5.2.1. β Convergence: Growth and Initial Income Level

Testing the Solow model of growth 29 , the traditional regressions found in the empirical literature use a cross-country sample to perform a linear regression of growth rates on a constant term and the initial level of per-capita income. With i indexing U.S. states, the main equation is

(5.1)(1/T) . log [y i,(t0+T)/y i,t0] = α + β log [y i,t0] + γX i+ εit,

where:

T is the amplitude of the time-interval considered,

t 0 is 1917 for the top decile, and 1913 for the top 1 percent,

log [y i,(t0+T)/y i,t0] is the overall growth rate of the BEA personal income per household in state i between year t 0 and t 0 +T,

(1/T) . log[y i,(t0+T)/y i,t0] is the annual growth rate of the BEA personal income per household in state i between year t 0 and t 0 +T,

y i,t0 is the initial income level,

X i represents one or more additional variables that may affect growth,

εi is a random error term, and

α, β, and γ are parameters to be estimated.

Initial income is entered in log form because that allows the coefficient β to be interpreted as the marginal effect of a one-percent increase in initial income on the growth rate. A negative value of β provides evidence supporting the convergence hypothesis of the Solow model. 30

As Crain (2003) pointed it out, the definition of the growth rate (of income) is an issue. Whether the growth rate is defined one way or another, the estimated coefficients of an equation may change in sign. To illustrate his point, Crain opposed the ‘continuously compounded’ growth rate (as used in traditional convergence regressions) to the ‘least squares’ growth rate (that Crain derives from least squares trend regressions). In regressions based on the ‘least squares’ growth rates, the β coefficient is no longer statistically significant. Crain extended the analysis from income per capita to income per worker and concluded again on the sensitivity of the results to the growth rate definition, as shown in the table below.

Table 5.2. Barro-Type Test for State Income Convergence, 1969-1999
Table 5.2. Barro-Type Test for State Income Convergence, 1969-1999

Source: Crain (2003, p. 28).

Taking this detail into account, the next figure distinguishes two definitions of growth rates, both being based on state average income per household.

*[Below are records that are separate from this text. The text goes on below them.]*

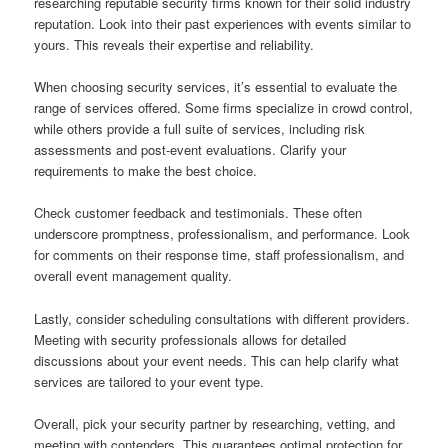
researching reputable security firms known for their solid industry
reputation. Look into their past experiences with events similar to
yours. This reveals their expertise and reliability.
When choosing security services, it’s essential to evaluate the
range of services offered. Some firms specialize in crowd control,
while others provide a full suite of services, including risk
assessments and post-event evaluations. Clarify your
requirements to make the best choice.
Check customer feedback and testimonials. These often
underscore promptness, professionalism, and performance. Look
for comments on their response time, staff professionalism, and
overall event management quality.
Lastly, consider scheduling consultations with different providers.
Meeting with security professionals allows for detailed
discussions about your event needs. This can help clarify what
services are tailored to your event type.
Overall, pick your security partner by researching, vetting, and
meeting with contenders. This guarantees optimal protection for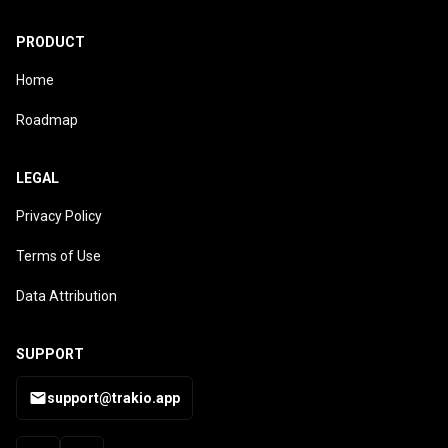
PRODUCT
Home
Roadmap
LEGAL
Privacy Policy
Terms of Use
Data Attribution
SUPPORT
support@trakio.app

The first one is equal to the logarithm of the ratio of income level in year 2003 over the income level in year 1913: log(ybar 2003/ybar 1913). The second one is defined as the average of annual growth rates between 1913 and 2003. The results appear in panels (a) and (b) of the figure below, where each point represents a state.

Figure 5.3. Growth Rates versus Initial Income Level
Figure 5.3. Growth Rates versus Initial Income Level (a)
Figure 5.3. Growth Rates versus Initial Income Level
Figure 5.3. Growth Rates versus Initial Income Level (b)

The declining trend clearly coincides with Barro and Sala-i-Martin’s results. To visualize where the states are located on the scatter plots, we aggregated the data at the regional level and what was expected clearly appeared in the figure below.

Figure 5.4. Regional Growth Rates versus Initial Income Level
Figure 5.4. Regional Growth Rates versus Initial Income Level

As mentioned earlier, the data depicted in the two figures above are not derived from the IRS tables, but from the BEA state personal income data. The next section deals with the β convergence of the IRS incomes within the top 10 percent.

Notes
29.

According to the Solow growth model, two economies with similar technology, savings rates, and population growth rates converge to the same capital-labor ratio and level of per-capita income in the long run. In other words, if poor countries tend to grow at faster rates (per capita) than rich countries, their per-capita income levels are getting closer together over time.

30.

Barro and Sala-i-Martin define β in a different way and expect a positive β for a conclusion towards convergence.